Merck/Halyard

Halyard benchmarking -- how to improve?

Opened this issue · 5 comments

Hi Adam @asotona!

I have performed Halyard benchmarking on 1 node setup (i7-3770 3.4GHz, 32GB RAM, normal HDD) --> HDFS + YARN + HBase + Halyard. The querying was done via rdf4j-server SPARQL endpoint. e.g.:

wget -O - "http://halyard/rdf4j-server/repositories/benchmark50?query=select%20%2A%20%7B%3Fs%20%3Fp%20%3Fo%7D%20limit%2010"

I have used FEASIBLE [1] benchmark queries and IGUANA [2]. The configuration for the benchmarking is available in halyard docker repository [3] (iguana-config.tar.bz2).
As you can see from the benchmarking results for the smallest size Halyard could answer only 6 queries, for larger sizes (50 and 100) Halyard answered 0 queries.

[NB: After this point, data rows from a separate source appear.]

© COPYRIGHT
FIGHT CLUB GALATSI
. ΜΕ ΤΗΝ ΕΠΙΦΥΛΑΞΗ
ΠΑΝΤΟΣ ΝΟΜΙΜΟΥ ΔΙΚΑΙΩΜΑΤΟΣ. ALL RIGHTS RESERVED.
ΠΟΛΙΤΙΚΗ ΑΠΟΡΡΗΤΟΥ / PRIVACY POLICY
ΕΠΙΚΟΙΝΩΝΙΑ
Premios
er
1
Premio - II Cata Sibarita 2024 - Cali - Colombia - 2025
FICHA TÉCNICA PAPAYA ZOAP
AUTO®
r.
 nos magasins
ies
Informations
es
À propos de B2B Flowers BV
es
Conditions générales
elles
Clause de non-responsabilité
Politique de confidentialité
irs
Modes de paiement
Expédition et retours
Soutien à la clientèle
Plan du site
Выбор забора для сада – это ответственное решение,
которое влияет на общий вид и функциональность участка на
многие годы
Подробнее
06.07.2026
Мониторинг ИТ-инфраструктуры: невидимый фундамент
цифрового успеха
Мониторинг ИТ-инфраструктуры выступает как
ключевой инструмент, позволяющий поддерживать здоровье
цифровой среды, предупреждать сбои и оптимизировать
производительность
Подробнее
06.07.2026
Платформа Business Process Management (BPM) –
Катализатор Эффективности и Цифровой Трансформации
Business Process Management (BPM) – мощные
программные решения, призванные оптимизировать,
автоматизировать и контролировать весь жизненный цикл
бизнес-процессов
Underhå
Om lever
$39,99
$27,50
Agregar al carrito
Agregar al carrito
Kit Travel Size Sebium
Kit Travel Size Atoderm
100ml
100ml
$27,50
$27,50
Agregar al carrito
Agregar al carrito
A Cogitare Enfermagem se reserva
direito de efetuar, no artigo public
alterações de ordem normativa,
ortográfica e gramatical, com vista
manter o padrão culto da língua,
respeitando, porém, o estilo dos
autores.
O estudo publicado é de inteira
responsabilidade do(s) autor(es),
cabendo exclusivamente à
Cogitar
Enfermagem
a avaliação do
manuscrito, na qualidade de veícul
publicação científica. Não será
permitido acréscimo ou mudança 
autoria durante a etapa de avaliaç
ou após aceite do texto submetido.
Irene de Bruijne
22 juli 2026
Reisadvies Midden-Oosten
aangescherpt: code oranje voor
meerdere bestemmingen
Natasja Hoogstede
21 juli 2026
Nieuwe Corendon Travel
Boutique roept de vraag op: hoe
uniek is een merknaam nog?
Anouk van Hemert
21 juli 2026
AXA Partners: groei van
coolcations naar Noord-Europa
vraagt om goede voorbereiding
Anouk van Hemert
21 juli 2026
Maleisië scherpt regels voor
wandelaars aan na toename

From preliminary discussions: it is possible to query Halyard using Java interface and it should improve the performance. Is there any example on how to do that?

[1] http://aksw.org/Projects/FEASIBLE.html
[2] http://aksw.org/Projects/IGUANA.html
[3] https://github.com/earthquakesan/docker-halyard

upd:

did not add benchmarking results to the github, they are here: https://www.dropbox.com/s/st5sz0hu7eoxj8l/benchmark_results.tar.bz2?dl=0

I'll take a look at it, there might be many configuration reasons why HBase does not perform well on a single-node cluster. And there might be also reason in Halyard query evaluation and the benchmarking queries.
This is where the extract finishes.